* **About this exercise**
Wherever a picture appears in the data below, omit it, and restate everything else word for word.

* **Task inputs**
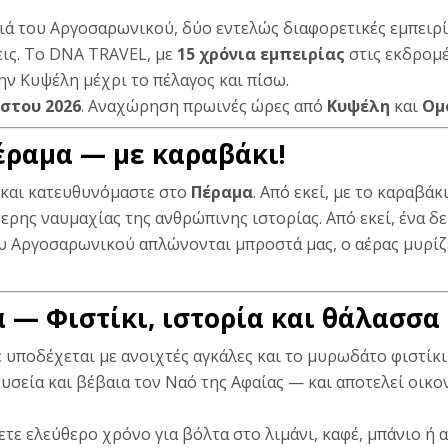
σιά του Αργοσαρωνικού, δύο εντελώς διαφορετικές εμπειρίε
ις. Το
DNA TRAVEL
, με
15 χρόνια εμπειρίας
στις εκδρομέ
ην Κυψέλη μέχρι το πέλαγος και πίσω.
στου 2026
. Αναχώρηση πρωινές ώρες από
Κυψέλη
και
Ομ
Πέραμα — με καραβάκι!
 και κατευθυνόμαστε στο
Πέραμα
. Από εκεί, με το καραβά
ερης ναυμαχίας της ανθρώπινης ιστορίας. Από εκεί, ένα δ
ου Αργοσαρωνικού απλώνονται μπροστά μας, ο αέρας μυρίζε
α — Φιστίκι, ιστορία και θάλασσα
 υποδέχεται με ανοιχτές αγκάλες και το μυρωδάτο φιστίκι
ουσεία και βέβαια τον Ναό της Αφαίας — και αποτελεί οικ
τε ελεύθερο χρόνο για βόλτα στο λιμάνι, καφέ, μπάνιο ή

* **Answer area**
σιά του Αργοσαρωνικού, δύο εντελώς διαφορετικές εμπειρίε
ις. Το
DNA TRAVEL
, με
15 χρόνια εμπειρίας
στις εκδρομέ
ην Κυψέλη μέχρι το πέλαγος και πίσω.
στου 2026
. Αναχώρηση πρωινές ώρες από
Κυψέλη
και
Ομ
Πέραμα — με καραβάκι!
 και κατευθυνόμαστε στο
Πέραμα
. Από εκεί, με το καραβά
ερης ναυμαχίας της ανθρώπινης ιστορίας. Από εκεί, ένα δ
ου Αργοσαρωνικού απλώνονται μπροστά μας, ο αέρας μυρίζε
α — Φιστίκι, ιστορία και θάλασσα
 υποδέχεται με ανοιχτές αγκάλες και το μυρωδάτο φιστίκι
ουσεία και βέβαια τον Ναό της Αφαίας — και αποτελεί οικ
τε ελεύθερο χρόνο για βόλτα στο λιμάνι, καφέ, μπάνιο ή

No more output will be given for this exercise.